━━━ PROVIDED RECORDS ━━━

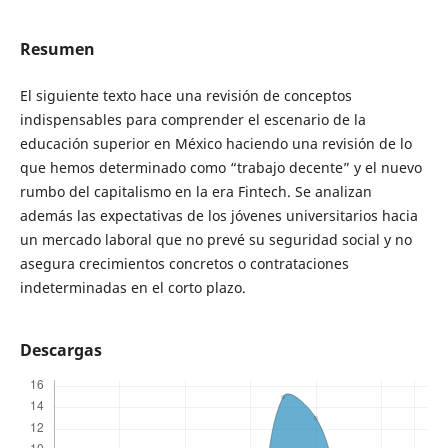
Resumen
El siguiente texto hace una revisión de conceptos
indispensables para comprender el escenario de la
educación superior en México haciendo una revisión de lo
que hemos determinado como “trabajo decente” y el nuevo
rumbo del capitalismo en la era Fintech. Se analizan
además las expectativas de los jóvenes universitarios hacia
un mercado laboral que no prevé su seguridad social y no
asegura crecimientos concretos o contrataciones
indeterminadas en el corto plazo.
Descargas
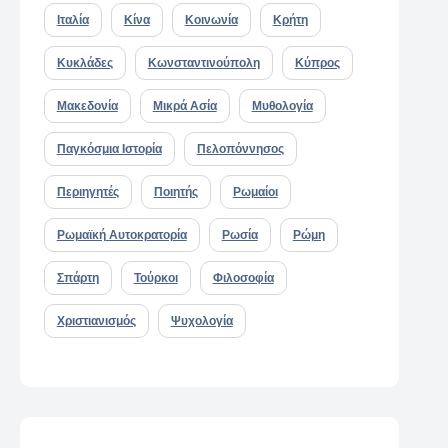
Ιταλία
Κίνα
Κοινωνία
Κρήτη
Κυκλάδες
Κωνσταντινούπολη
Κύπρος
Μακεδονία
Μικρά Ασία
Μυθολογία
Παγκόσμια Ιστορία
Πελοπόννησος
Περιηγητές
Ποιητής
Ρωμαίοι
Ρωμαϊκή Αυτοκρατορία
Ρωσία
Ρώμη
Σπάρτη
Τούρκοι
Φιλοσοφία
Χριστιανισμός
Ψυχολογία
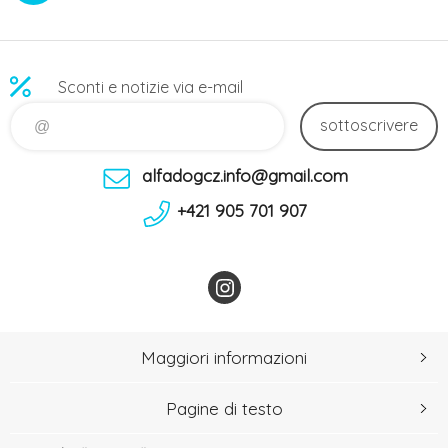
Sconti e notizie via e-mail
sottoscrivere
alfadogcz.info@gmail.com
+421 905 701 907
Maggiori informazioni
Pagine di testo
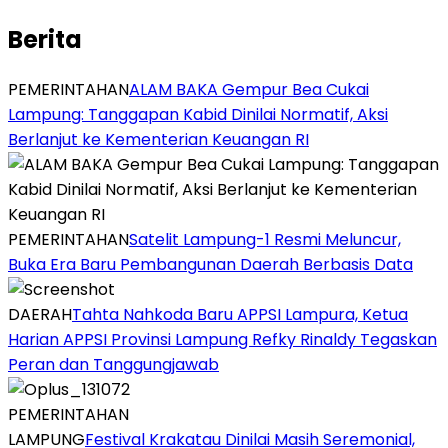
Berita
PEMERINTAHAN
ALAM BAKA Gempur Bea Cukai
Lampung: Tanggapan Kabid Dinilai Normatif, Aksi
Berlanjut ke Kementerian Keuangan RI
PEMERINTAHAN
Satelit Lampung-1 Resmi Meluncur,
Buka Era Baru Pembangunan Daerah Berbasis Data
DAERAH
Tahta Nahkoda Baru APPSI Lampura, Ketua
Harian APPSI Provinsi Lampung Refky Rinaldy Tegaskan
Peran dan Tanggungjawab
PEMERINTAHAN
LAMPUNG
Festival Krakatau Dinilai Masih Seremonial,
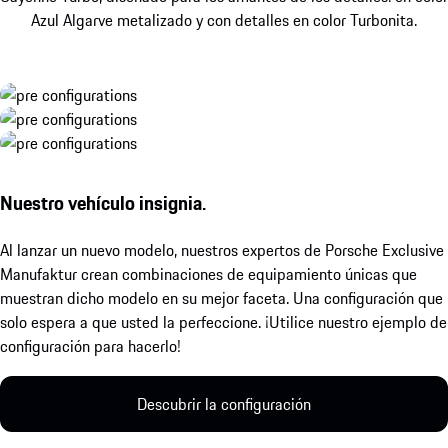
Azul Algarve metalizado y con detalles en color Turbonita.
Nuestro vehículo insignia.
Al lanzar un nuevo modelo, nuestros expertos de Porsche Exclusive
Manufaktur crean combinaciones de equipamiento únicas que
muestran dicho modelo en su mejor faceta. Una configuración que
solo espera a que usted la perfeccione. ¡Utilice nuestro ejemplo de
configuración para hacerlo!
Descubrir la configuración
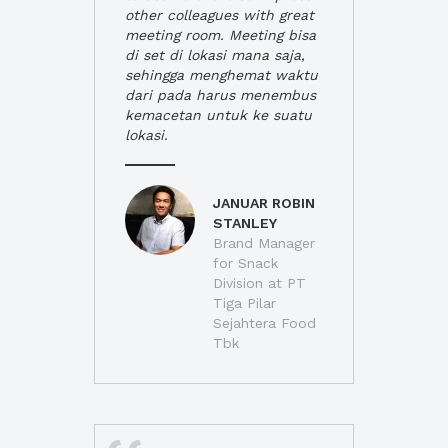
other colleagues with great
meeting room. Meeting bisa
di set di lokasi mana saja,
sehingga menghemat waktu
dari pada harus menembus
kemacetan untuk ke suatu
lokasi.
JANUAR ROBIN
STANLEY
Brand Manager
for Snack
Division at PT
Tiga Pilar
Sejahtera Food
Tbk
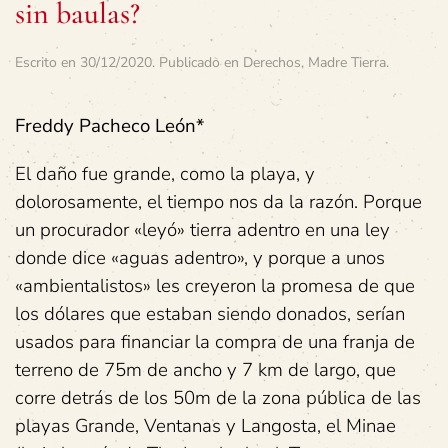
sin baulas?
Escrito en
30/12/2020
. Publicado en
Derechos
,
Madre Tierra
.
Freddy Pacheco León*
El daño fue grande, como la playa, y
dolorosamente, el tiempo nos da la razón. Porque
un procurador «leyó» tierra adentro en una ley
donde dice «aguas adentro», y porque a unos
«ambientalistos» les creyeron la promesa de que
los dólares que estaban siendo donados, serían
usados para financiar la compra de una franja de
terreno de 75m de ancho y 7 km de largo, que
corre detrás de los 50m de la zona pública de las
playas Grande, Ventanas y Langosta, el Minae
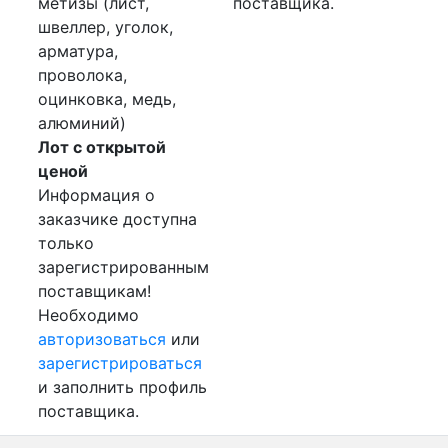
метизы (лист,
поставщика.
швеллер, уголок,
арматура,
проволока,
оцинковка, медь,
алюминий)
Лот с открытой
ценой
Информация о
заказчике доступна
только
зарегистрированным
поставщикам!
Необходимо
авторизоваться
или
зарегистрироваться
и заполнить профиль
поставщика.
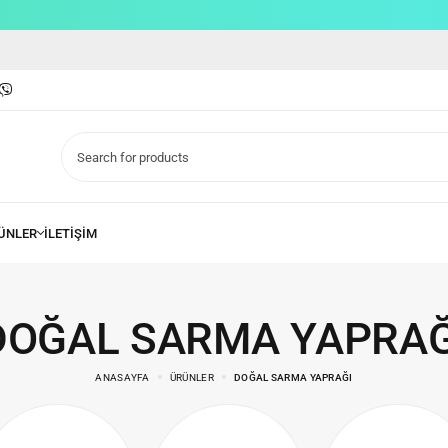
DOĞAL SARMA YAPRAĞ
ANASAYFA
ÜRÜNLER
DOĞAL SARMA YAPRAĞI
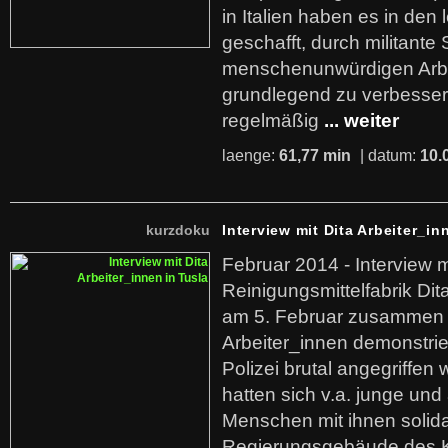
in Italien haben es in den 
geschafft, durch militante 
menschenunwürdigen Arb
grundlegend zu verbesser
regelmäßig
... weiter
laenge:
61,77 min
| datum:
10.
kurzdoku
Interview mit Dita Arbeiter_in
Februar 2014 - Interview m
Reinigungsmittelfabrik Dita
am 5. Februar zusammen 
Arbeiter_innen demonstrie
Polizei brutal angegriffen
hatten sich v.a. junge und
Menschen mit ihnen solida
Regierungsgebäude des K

━━━

- **EXERCISE GOAL**
Omitting all images, retype each line of the records precisely.

- **RESPONSE**
Resumen
El siguiente texto hace una revisión de conceptos
indispensables para comprender el escenario de la
educación superior en México haciendo una revisión de lo
que hemos determinado como “trabajo decente” y el nuevo
rumbo del capitalismo en la era Fintech. Se analizan
además las expectativas de los jóvenes universitarios hacia
un mercado laboral que no prevé su seguridad social y no
asegura crecimientos concretos o contrataciones
indeterminadas en el corto plazo.
Descargas
Ιταλία
Κίνα
Κοινωνία
Κρήτη
Κυκλάδες
Κωνσταντινούπολη
Κύπρος
Μακεδονία
Μικρά Ασία
Μυθολογία
Παγκόσμια Ιστορία
Πελοπόννησος
Περιηγητές
Ποιητής
Ρωμαίοι
Ρωμαϊκή Αυτοκρατορία
Ρωσία
Ρώμη
Σπάρτη
Τούρκοι
Φιλοσοφία
Χριστιανισμός
Ψυχολογία
Sconti e notizie via e-mail
sottoscrivere
alfadogcz.info@gmail.com
+421 905 701 907
Maggiori informazioni
Pagine di testo
Berita
PEMERINTAHAN
ALAM BAKA Gempur Bea Cukai
Lampung: Tanggapan Kabid Dinilai Normatif, Aksi
Berlanjut ke Kementerian Keuangan RI
PEMERINTAHAN
Satelit Lampung-1 Resmi Meluncur,
Buka Era Baru Pembangunan Daerah Berbasis Data
DAERAH
Tahta Nahkoda Baru APPSI Lampura, Ketua
Harian APPSI Provinsi Lampung Refky Rinaldy Tegaskan
Peran dan Tanggungjawab
PEMERINTAHAN
LAMPUNG
Festival Krakatau Dinilai Masih Seremonial,
Azul Algarve metalizado y con detalles en color Turbonita.
Nuestro vehículo insignia.
Al lanzar un nuevo modelo, nuestros expertos de Porsche Exclusive
Manufaktur crean combinaciones de equipamiento únicas que
muestran dicho modelo en su mejor faceta. Una configuración que
solo espera a que usted la perfeccione. ¡Utilice nuestro ejemplo de
configuración para hacerlo!
Descubrir la configuración
other colleagues with great
meeting room. Meeting bisa
di set di lokasi mana saja,
sehingga menghemat waktu
dari pada harus menembus
kemacetan untuk ke suatu
lokasi.
JANUAR ROBIN
STANLEY
Brand Manager
for Snack
Division at PT
Tiga Pilar
Sejahtera Food
Tbk
sin baulas?
Escrito en
30/12/2020
. Publicado en
Derechos
,
Madre Tierra
.
Freddy Pacheco León*
El daño fue grande, como la playa, y
dolorosamente, el tiempo nos da la razón. Porque
un procurador «leyó» tierra adentro en una ley
donde dice «aguas adentro», y porque a unos
«ambientalistos» les creyeron la promesa de que
los dólares que estaban siendo donados, serían
usados para financiar la compra de una franja de
terreno de 75m de ancho y 7 km de largo, que
corre detrás de los 50m de la zona pública de las
playas Grande, Ventanas y Langosta, el Minae
метизы (лист,
поставщика.
швеллер, уголок,
арматура,
проволока,
оцинковка, медь,
алюминий)
Лот с открытой
ценой
Информация о
заказчике доступна
только
зарегистрированным
поставщикам!
Необходимо
авторизоваться
или
зарегистрироваться
и заполнить профиль
поставщика.
DOĞAL SARMA YAPRAĞ
ANASAYFA
ÜRÜNLER
DOĞAL SARMA YAPRAĞI
in Italien haben es in den 
geschafft, durch militante 
menschenunwürdigen Arb
grundlegend zu verbesser
regelmäßig
... weiter
laenge:
61,77 min
| datum:
10.
kurzdoku
Interview mit Dita Arbeiter_in
Februar 2014 - Interview m
Reinigungsmittelfabrik Dita
am 5. Februar zusammen 
Arbeiter_innen demonstrie
Polizei brutal angegriffen
hatten sich v.a. junge und
Menschen mit ihnen solida
Regierungsgebäude des K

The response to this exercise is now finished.